Come è impossibile non specificare, "Resistance" è purtroppo stato un film davvero molto poco visto, il che rimane un vero peccato. In televisione in Italia non è stato mai trasmesso, manco a parlarne, per l'H.V. è un inedito assoluto, e solamente su Sky in Gran Bretagna ha ottenuto dei rari passaggi settimanali, oltre che una menzione nell'Enciclopedia della Science Fiction pubblicata dal Radio Times. Questo non è comunque un film di fantascienza in quanto tale, ma è però grandioso e sembra strano che abbia ottenuto negli anni così poche recensioni e commenti, persino nei siti specializzati australi.


Ovviamente il fattore principale è stato a causa della sua mancata distribuzione all'epoca. Comunque, esso rimane un film d'impatto sull'ipotesi futuribile ma molto prossima, di misure totalitarie introdotte dal governo australiano per sedare la tensione sociale (rivolte e simili). Queste misure, naturalmente, schiacciano le libertà civili e creano una tensione sempre più ampia in una spirale snervante di problemi di convivenza per tutto il film fino a quando esso diventa fedele al suo titolo. "Resistance" sarebbe potuto essere proprio come una pletora di film incentrati su futuri distopici, ma esso si distingue.


Da un lato il film si concentra per lo più sulle donne e su come affrontano la situazione creatasi, allontanandosi dalle "gag" machistiche di Mad Max e del suo genere. Non solo, ma le donne sono tutte personaggi descritti abbastanza bene, simpatiche, ben tratteggiate e generalmente abbastanza credibili. E' altresì bello vedere in un film come questo, una visione più femminile e al suo attivo, seppur anche la maggior parte dei personaggi maschili sono scritti altrettanto bene con solo alcuni fuori dalla grazia delle cose e degli uomini, e altri personaggi esteriormente malvagi per cui il pubblico possa empaticamente parteggiare contro. Anche i personaggi femminili sono molto ben interpretati, con buone prestazioni di attrici del calibro di Lorna Lesley (Jean Skilling), Helen Jones (Natalie) e Robyn Nevin (Wiley).

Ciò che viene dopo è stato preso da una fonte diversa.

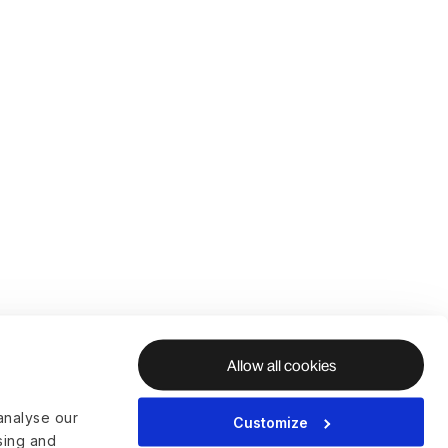
Allow all cookies
analyse our
Customize
ising and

Il film è mirabilmente solenne e sobrio in tutto il che significa che riesce alla fine a confezionare un vero e proprio pugno emotivo, a volte un po' di suspense in più a ravvivare diversi momenti di stanca non guasterebbe (il film dura quasi due ore), ma essi sono probabilmente dovuti ad alcuni problemi che esso ha avuto al montaggio -alquanto tribolato- e in fase di post produzione.


La fotografia come detto in apertura è spesso superba, i luoghi sono bellissimi e il film si avvale molto di loro. Anche nei suddetti momenti più lenti il film resta una gioia da guardare, ricca di polvere, e di inebrianti atmosfere.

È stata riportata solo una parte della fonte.